Of the drugs in development, or even on the market, which best represent the direction you think that discovery in oncology is moving?

The poster child, of course, is Gleevec [approved for chronic myeloid leukemia, or CML]. There, you can make a diagnosis and if the patient has the Philadelphia chromosome, then you know exactly what subtype of disease you're looking at. You have a specific drug that targets the specific molecular alteration, and that means its side effects are few and its efficacy is extraordinarily high. So we're trying to turn more common cancers into the situation that you see with CML.

Some other new targeted therapies include Tarceva [approved for non-small cell lung cancer and pancreatic cancer] and the anti-VEGFs [vascular endothelial growth factors], like Avastin. There are additional interesting compounds hitting other pathways, such as the IGF [insulin-like growth factor] pathway, the PI-3 kinase pathway, the WNT pathway, the ubiquitin and ubiquitin-like pathways, to name just a few.

We'll wrestle this to the ground. We'll have an up-front therapy and a whole range of strategies: If the cancer comes back, we're going to use this combination of drugs, and when it comes back after that, we're going to use that combination. The idea is to turn what could be acutely life-threatening into, basically, a chronic disease that we manage.

What do companies need to be doing now to make that happen? Or is it more than companies? Is it academic researchers? Is it FDA?

With respect to the application of biomarkers and patent stratification to early clinical trials, it absolutely must be done at the company level—but in close partnership with the clinical centers where the trials are being conducted. Over the three days that we talked about projects at this drug discovery and development meeting, I can't remember a single company that does not have a clear biomarker strategy to figure out whether their drug hits the target intended. So it is now embedded in every project that I'm aware of. The old standard of imaging analysis to see if the tumor shrinks does not work anymore, because a lot of these new compounds are not cytotoxic but cytostatic—they're intended to stop the tumor from growing but do not necessarily result in single-agent tumor shrinkage.

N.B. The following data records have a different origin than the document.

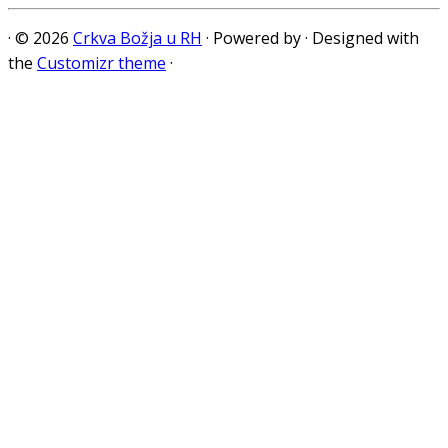
·
© 2026
Crkva Božja u RH
·
Powered by
·
Designed with
the
Customizr theme
·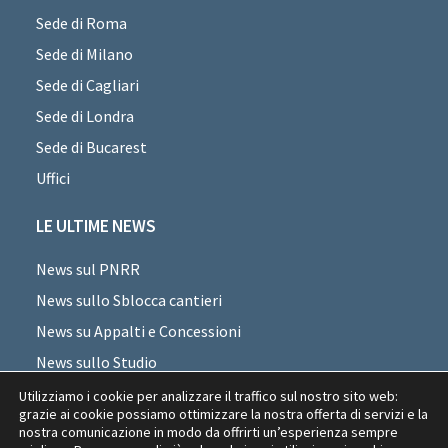
Sede di Roma
Sede di Milano
Sede di Cagliari
Sede di Londra
Sede di Bucarest
Uffici
LE ULTIME NEWS
News sul PNRR
News sullo Sblocca cantieri
News su Appalti e Concessioni
News sullo Studio
News sui professionisti
Utilizziamo i cookie per analizzare il traffico sul nostro sito web:
grazie ai cookie possiamo ottimizzare la nostra offerta di servizi e la
News di settore
nostra comunicazione in modo da offrirti un’esperienza sempre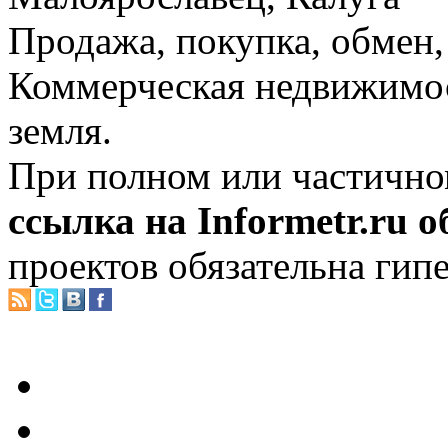
Продажа, покупка, обмен, 
Коммерческая недвижимос
земля.
При полном или частично
ссылка на Informetr.ru 
проектов обязательна гип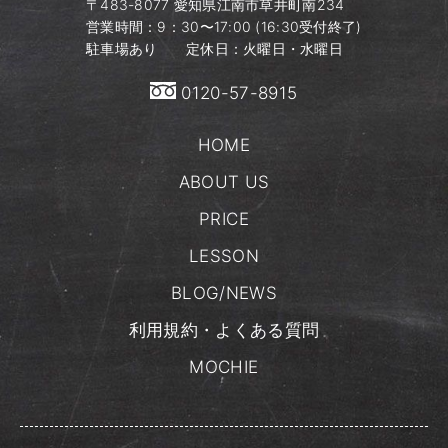
〒483-8077​ 愛知県江南市草井町南234
営業時間：9：30〜17:00 (16:30受付終了)
駐車場あり 定休日：火曜日・水曜日
0120-57-8915
HOME
ABOUT US
PRICE
LESSON
BLOG/NEWS
利用規約・よくある質問
MOCHIE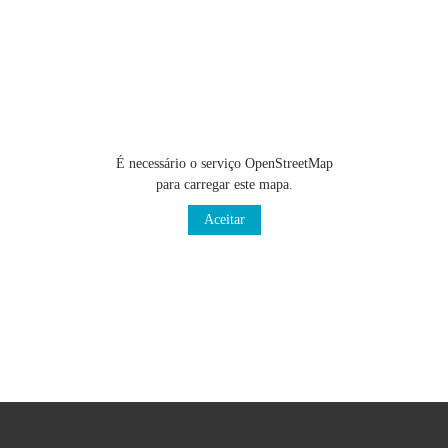
É necessário o serviço OpenStreetMap
para carregar este mapa.
Aceitar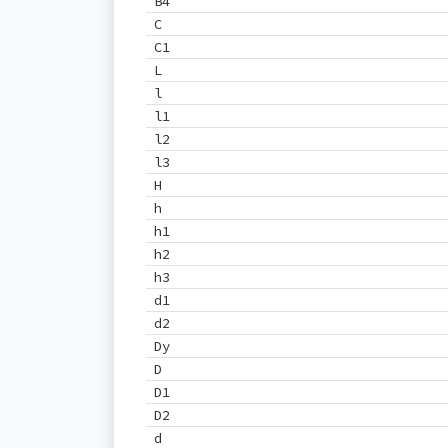
B4
C
C1
L
l
l1
l2
l3
H
h
h1
h2
h3
d1
d2
Dу
D
D1
D2
d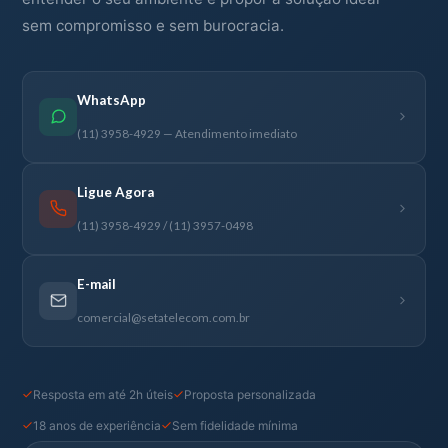
sem compromisso e sem burocracia.
WhatsApp
(11) 3958-4929 — Atendimento imediato
Ligue Agora
(11) 3958-4929 / (11) 3957-0498
E-mail
comercial@setatelecom.com.br
Resposta em até 2h úteis
Proposta personalizada
18 anos de experiência
Sem fidelidade mínima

All across the board, biomarker strategies and new ways to design clinical trials are ongoing. And, again, at the heart of targeted therapy is the idea of understanding the biology of cancer and then translating that into clinical medicine.

When biomarkers are available, does that offer a way out of the trap of having to start every drug with the sickest patients?

No, it doesn't. You still have to deal with the same patient populations, but it allows you to ask specific questions about your compound to make sure you've gotten enough compound into the patient at a safe enough level to see biological implications. And then—whether by taking blood, skin, or tumor samples—you can ask, "Has the compound actually hit the target, and if so, has it shut off the pathway that leads to either the growth or the survival of those specific types of cancers?"

And that's one way to think about setting the doses of these therapeutics as opposed to just giving increasing doses over the course of time until something toxic happens and you have to stop. It's a more informed way of doing clinical research, but you're still starting with the same patient population.

Do you also work with them in Phase III?

In principal, once you define your dose and schedule and can relate the plasma levels of a drug to an efficacious exposure, then perhaps the Phase III design might be less dependent upon biomarkers. However, this assumes that the drug combination chosen for the Phase III trial will not somehow modify the behavior of the experimental compound. This is one of the reasons that companies are conducting larger, randomized Phase II trials with designs similar to the potential Phase III design but on a smaller scale.